1\. You're in an industry which is obsessed, quite irrationally, with youth.
Steve Jobs might have been a young entrepreneur, but he didn't create the
iPhone at 29. Rupert Murdoch might be ancient, but he's still a player (in all
respects, apparently!). Older people are a lot more interesting and competent
than for which our industry, and our youth-obsessed culture, give them credit.

I would also like to note that people who get too much too quickly tend to
burn out, lack social context, and suffer from other ailments which lead to
general weirdness. Pop stars aren't the only ones who face these issues. Work
is important, but you can't buy back your youth -- so _enjoy it_. It is the
single most valuable asset you have.

2\. My good friend Inflation would like to have a word with you about your
retirement fund.

------
lionhearted
People overlook how much you need to make to retire early. Let's say a guy
makes $50,000 year, and saves $20,000 of that. Every year he retired, he'd:

 _Have his savings go -$30,000 at the same quality of life_ NOT have his
savings increase +$20,000

This seems obvious, but most people miss something when thinking about
retiring early: It's an extra year you have to pay for out of savings, and
you're not earning in that year.

------
crpatino
Have you people stopped to think about _expertise_? It takes 10 years of
meaningful practice to get very good at any profession. If you factor the
reality that you have to put up with your share of unedifying grunt work, it
takes more like 15 to 20. Retiring from your profession just when you are
barely making it sounds like a plan. :P

This things take time and you cannot speed them much further. You cannot make
9 women to produce 1 baby in 1 month!

Sounds like you have drink the pg's cool-aid.
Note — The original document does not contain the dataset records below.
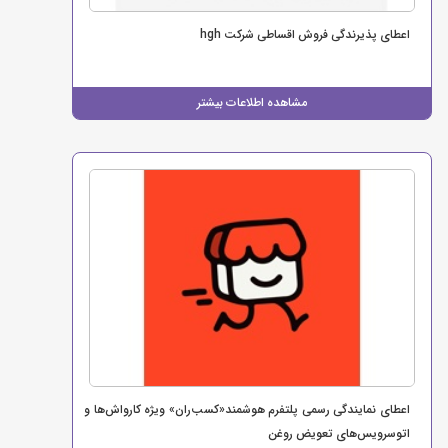
اعطای پذیرندگی فروش اقساطی شرکت hgh
مشاهده اطلاعات بیشتر
اعطای نمایندگی رسمی پلتفرم هوشمند«کسب‌ران» ویژه کارواش‌ها و
اتوسرویس‌های تعویض روغن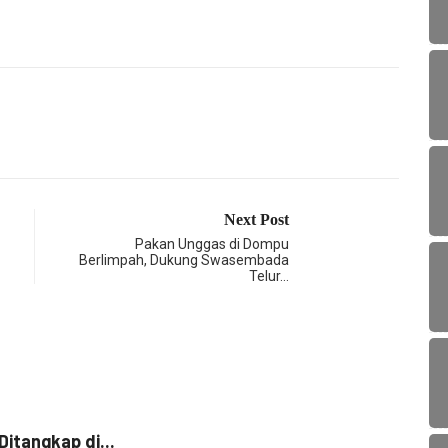
Next Post
Pakan Unggas di Dompu
Berlimpah, Dukung Swasembada
Telur…
HUK
itangkap di...
Didug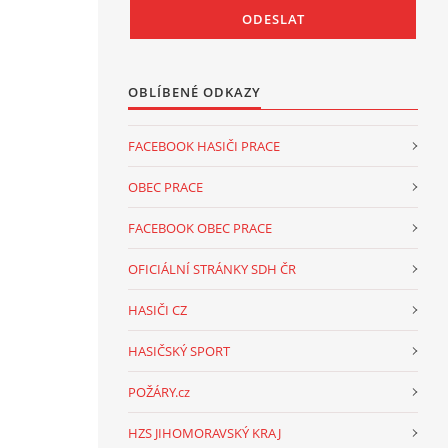
OBLÍBENÉ ODKAZY
FACEBOOK HASIČI PRACE
OBEC PRACE
FACEBOOK OBEC PRACE
OFICIÁLNÍ STRÁNKY SDH ČR
HASIČI CZ
HASIČSKÝ SPORT
POŽÁRY.cz
HZS JIHOMORAVSKÝ KRAJ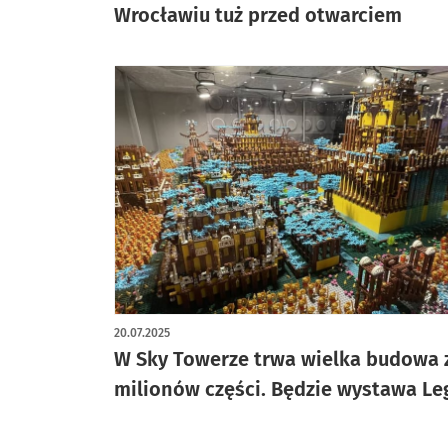
Wrocławiu tuż przed otwarciem
20.07.2025
W Sky Towerze trwa wielka budowa 
milionów części. Będzie wystawa Le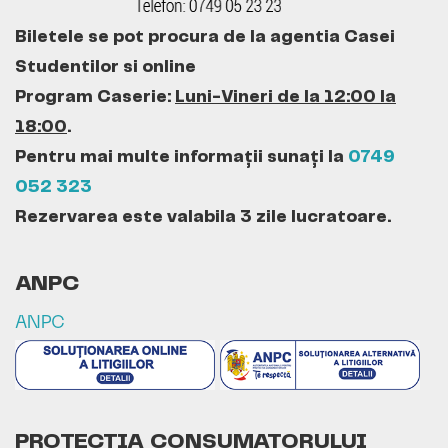
Biletele se pot procura de la agentia Casei
Studentilor si online
Program Caserie:
Luni-Vineri de la 12:00 la
18:00
.
Pentru mai multe informații sunați la
0749
052 323
Rezervarea este valabila 3 zile lucratoare.
ANPC
ANPC
PROTECȚIA CONSUMATORULUI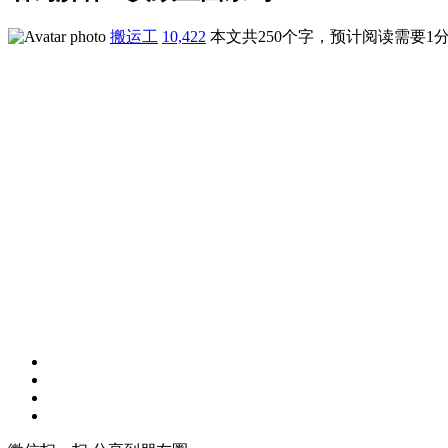
搬运工
10,422
本文共250个字，预计阅读需要1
You turn 30 and your brain dries
off. Hope you enjoy cleaning the toilet, old man!

------
jodrellblank
What if you work much harder and don't live to be 40? Do you get to try again
under your scheme?

------
Allocator2008
If somebody works minimum wage, they can't save up enough by then. It is just
basic math. Sure, some people can get rich off of stock options and so on, but
that is not a universal principle. So yes, some people can retire by age 40
but it is an exception, not the rule. Really, to save social security we
recently increased the retirement age from 65 to 67 and it will like increase
again within the Gen X/Y working life time. I am 28 and do not expect 67 to
still be the retirement age all those years down the road.

------
ahoyhere
Yeaaaaahhh, why don't people work, like, triple the hours a week, and retire
and 40, and spend all day rollin reefers and sunnin by the beach man! Old
people aren't so smart as us, you know, plus, beach.

Also, like, if you and I look at like, the same color, and we both say
"orange," how do we know that, like, it's not a totally different color
EXPERIENCE we both have, but, like, we all learned in kindergarten to say
"that's orange," even if like, maybe it looks totally purple to you!

We know we agree on, like, the labels, and stuff, but... oh man... you can
never know what goes on in, like, another person's HEAD man!

Deep.